WHAT THIS TASK INVOLVES: The answer must be an exact printing of every record below, with the pictures omitted.

DATA SHOWN:
....

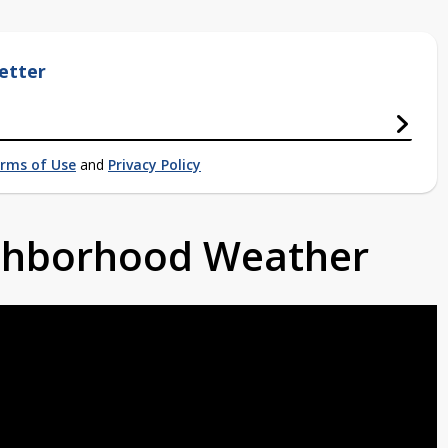
etter
rms of Use
and
Privacy Policy
ighborhood Weather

....

EXERCISE ANSWER:
etter
rms of Use
and
Privacy Policy
ighborhood Weather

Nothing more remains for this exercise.